Liturgy Of The Word: The Priest’s Kisses During Mass
The priest’s kisses during the Holy Mass have meaning. The body participates in the liturgy on the same level as the intellect and emotion
The liturgy of the Holy Mass involves all of us. And it involves a rituality of gestures that is dense with meaning, both on the part of the assembly and the celebrant.
The General Introduction of the Roman Missal ( IGMR ) at point 42 says:
“The gestures and bodily postures of both priest, deacon and ministers, as well as of the people, must tend so that the whole celebration shines with noble decorum and simplicity, so that the true and full meaning of each is understood”.
The body therefore participates in the liturgy on the same level as the intellect and emotion.
It is difficult to imagine that the Eucharist, at the centre of which we hear: ‘this is my body’, could ignore our corporeity throughout its celebration.
The priest’s three or even four kisses during Holy Mass
Standing, sitting, kneeling, signs of the cross, other gestures, words, chants, iconography that appeal to the sense of sight, sometimes even the smell of incense.
All this refers mainly to our body with its senses.
Among the many signs with which our liturgy is interwoven, there are also kisses: in the current form of the liturgy of the Holy Mass, there are three or even four.
The first of the priest’s kisses celebrates loving union
First, the priest celebrating Mass kisses the altar .
This happens at the beginning of the liturgy, immediately after reaching the altar.
In fact, before the mass itself begins.
It is not only a sign of reverence and respect, but also of tenderness and closeness typical of a relationship based on love.
This kiss tells us what we are really celebrating: the meeting of people who love each other, God and us.
A sign of the Church, the Bride of Christ, is also the priest kissing the altar at the threshold of the liturgy.
With this gesture she expresses that she has come to meet the Beloved and to feed on his love .
And it is like the sign of Christ kissing the lips of his Bride, although she herself would be inclined to believe that her place is at his feet at most.
The second of the priest’s kisses expresses gratitude
The second liturgical kiss is placed by the priest or deacon on the book from which he has just read the Gospel, immediately after saying: here is the ‘Word of God’.
Kissing the book, he says under his breath: “May the words of the Gospel take away our sins”.
It is a symbolic kiss .
Because if I wanted to kiss the Word of God, the Gospel, I would have to kiss the ears of those gathered at that moment.
He then symbolically kisses the book, expressing gratitude that the Lord speaks to us; that his Word accompanies us in every situation in life; that it has the power to purify and transform us; that “God wanted to save believers through the foolishness of preaching” ( 1 Corinthians 1:21 ).

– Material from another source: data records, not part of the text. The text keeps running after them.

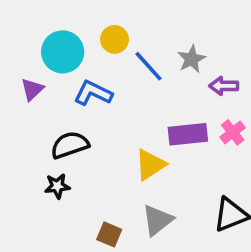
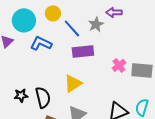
purple arrow: (224, 86) -> (114, 12), moved
purple rectangle: (188, 134) -> (83, 51), moved
black semicircle: (70, 145) -> (43, 97), moved, turned 95

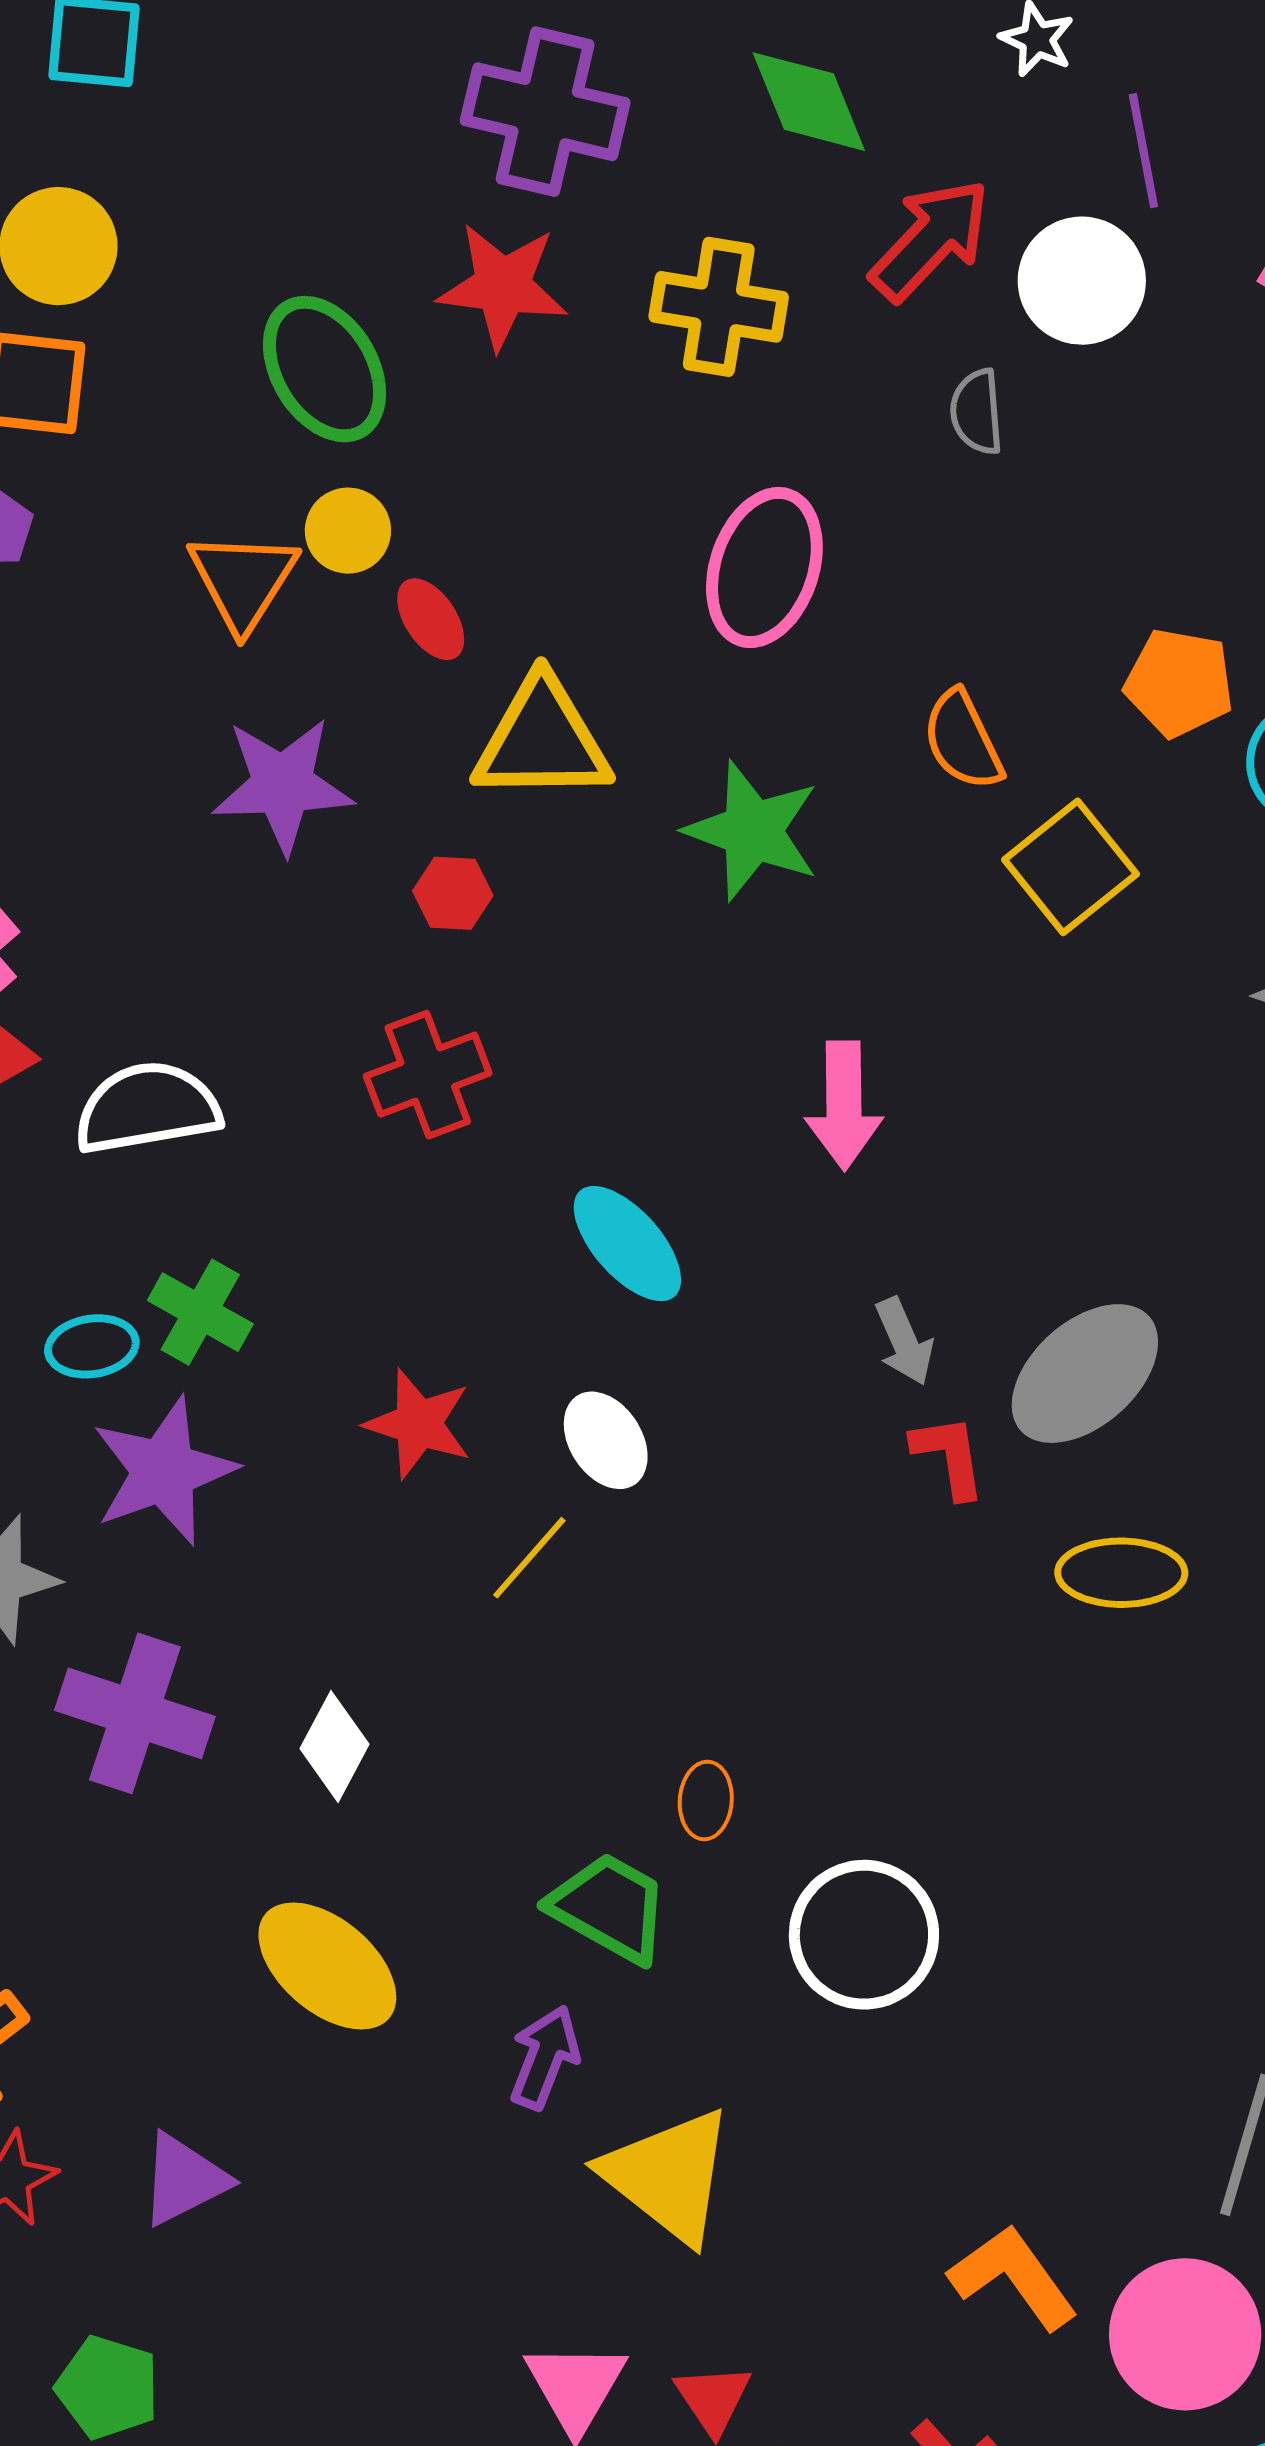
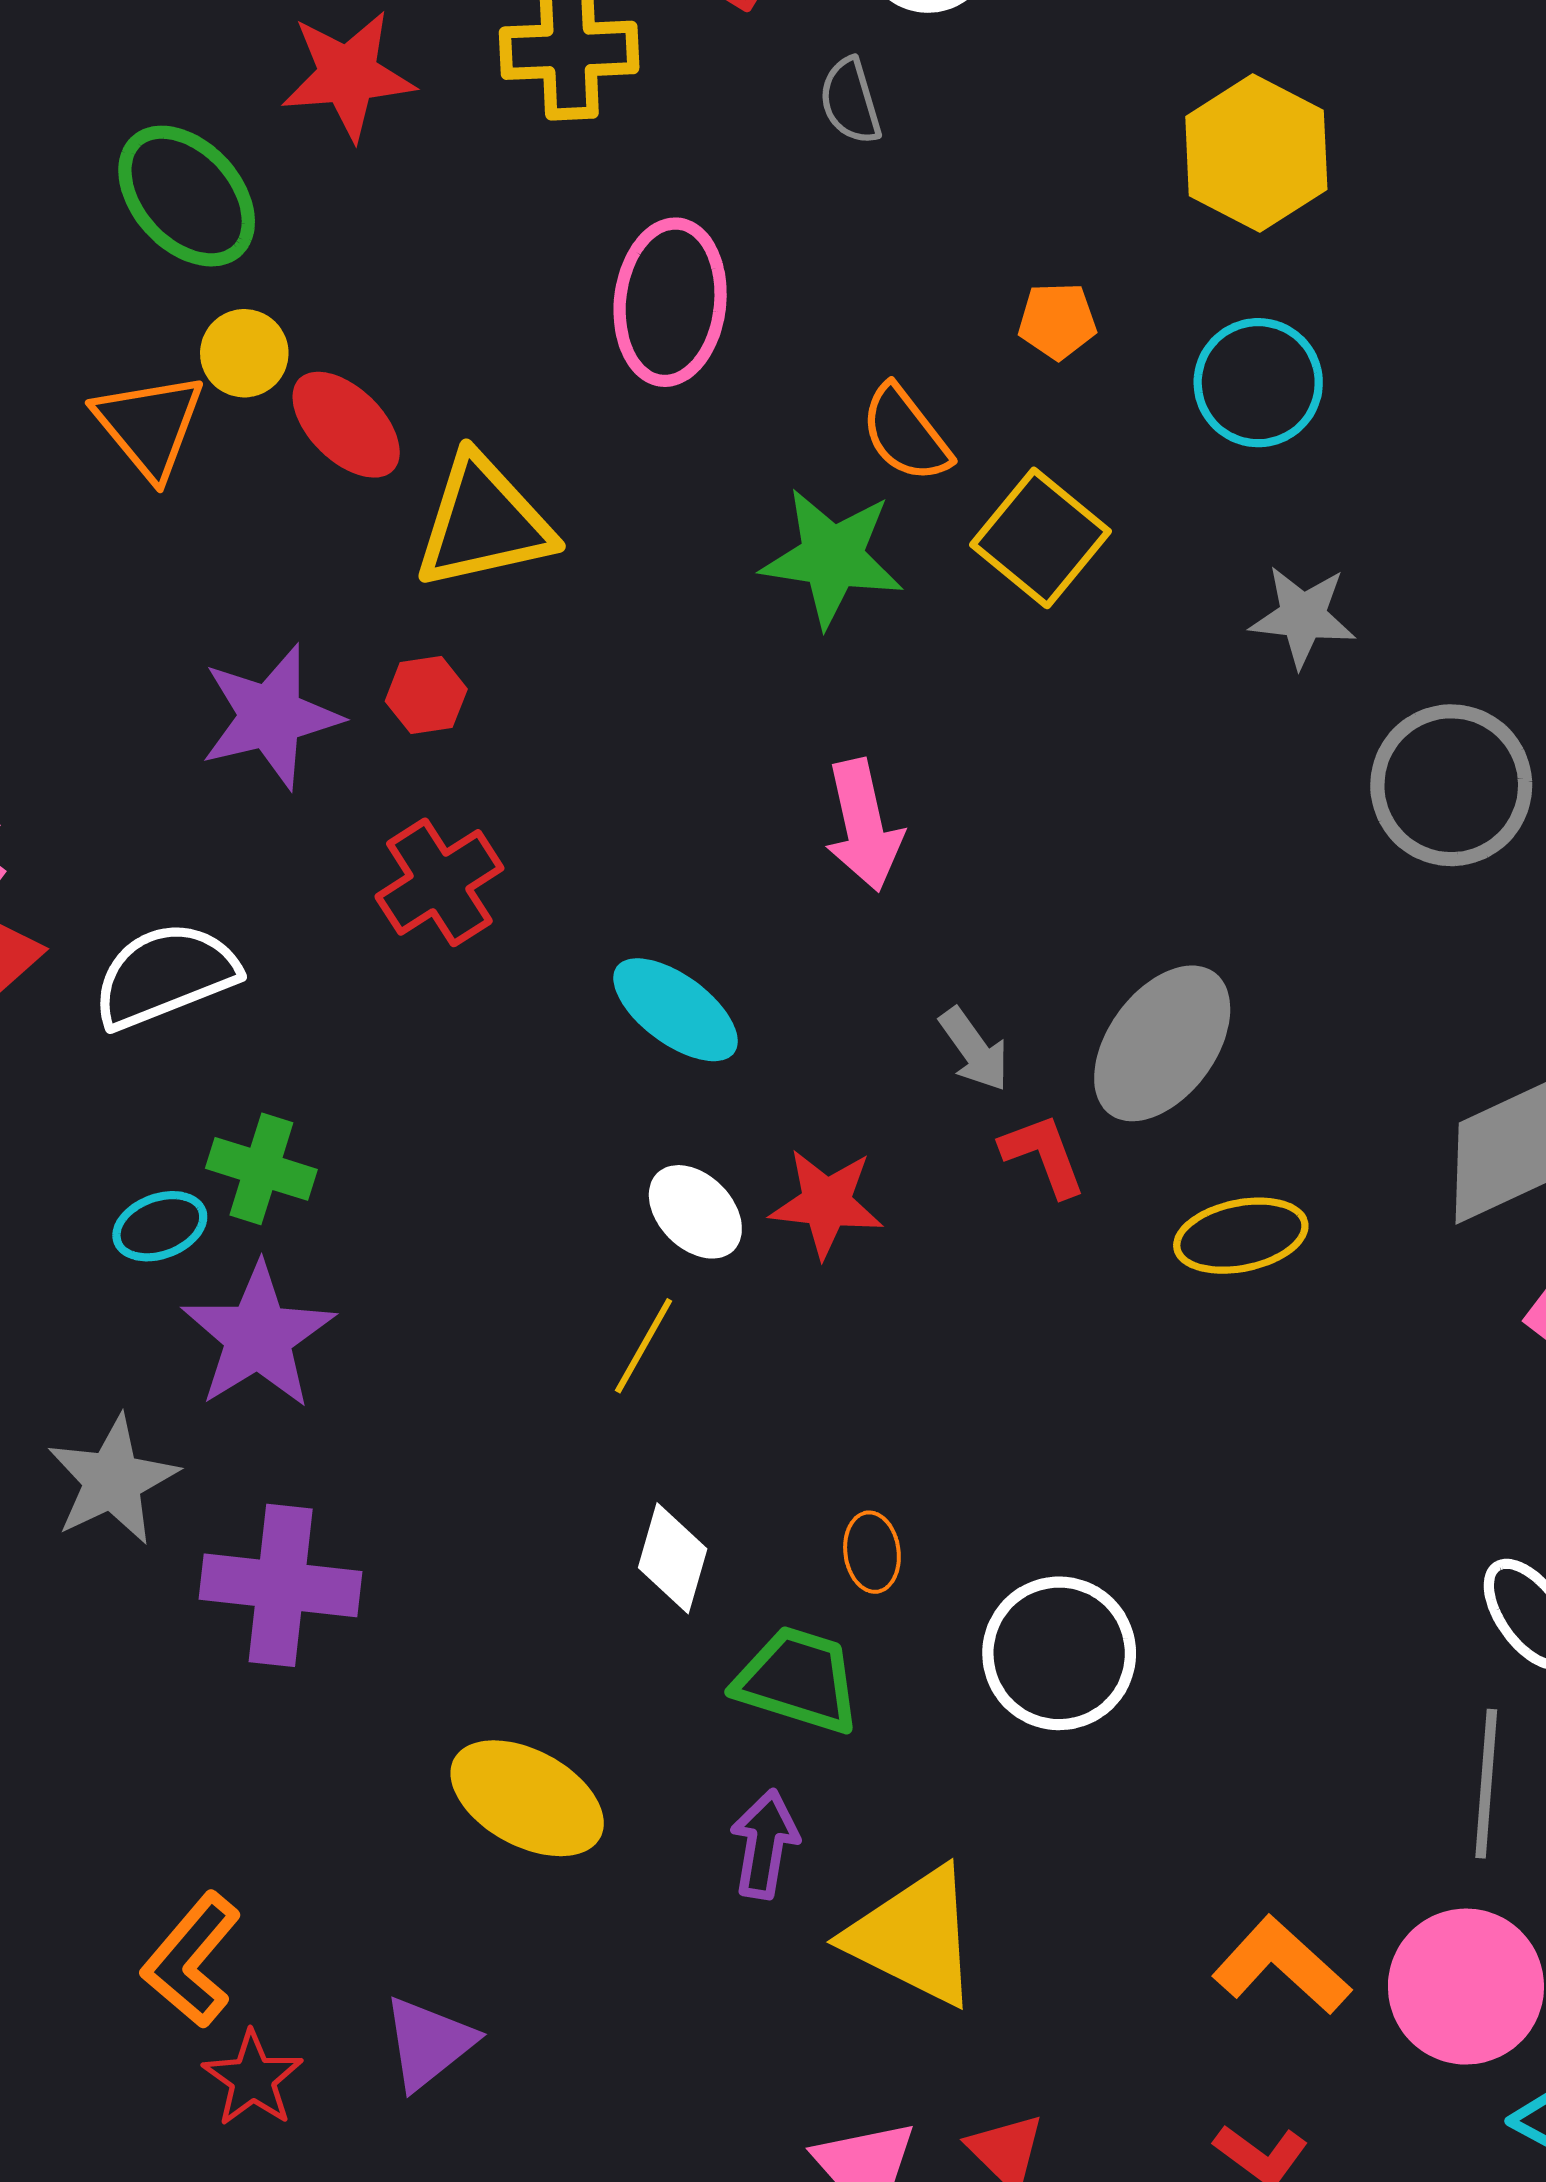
red ellipse: (431, 619) -> (346, 425), size x1.4
orange pentagon: (1179, 683) -> (1057, 321), moved, size x0.7
purple star: (283, 785) -> (271, 717), moved
green star: (752, 831) -> (832, 557), moved
red star: (418, 1424) -> (826, 1203), moved
white diamond: (334, 1746) -> (673, 1558), moved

Third kiss to show universal affection
The third kiss can clash for cultural reasons.
Many apostolic letters end with an invitation to the recipients to “greet each other with a holy kiss” (cf. Rom 16:16; 1 Cor 16:20; 2 Cor 13:12; 1 Thess 5:26; 1 Pet 5:14). . ).
Even today, in many parts of the world, a kiss is a way of showing affection (e.g. in greeting).
It is, of course, time to express the so-called sign of peace .
The form of this sign is adapted to the sensitivity of the local community.
However, there is nothing to prevent us from giving a sign of peace in this way with those close to us, if we stand side by side during Mass.
The embrace that priests celebrating mass together often give each other at this time is basically a substitute for this kiss of peace.
The priest’s last kiss is a farewell kiss at the altar
The last kiss is still the one given by the priest at the altar, after the people have been dismissed.
It is a kind of ‘goodbye’ from the altar, which makes us see the liturgy that has just ended, not as a ‘fulfilled’ duty, but as an encounter that is coming to an end; that will be missed and that requires some continuation in the time following the liturgy.
Like any other encounter important to us, we live after its end, waiting for the next one.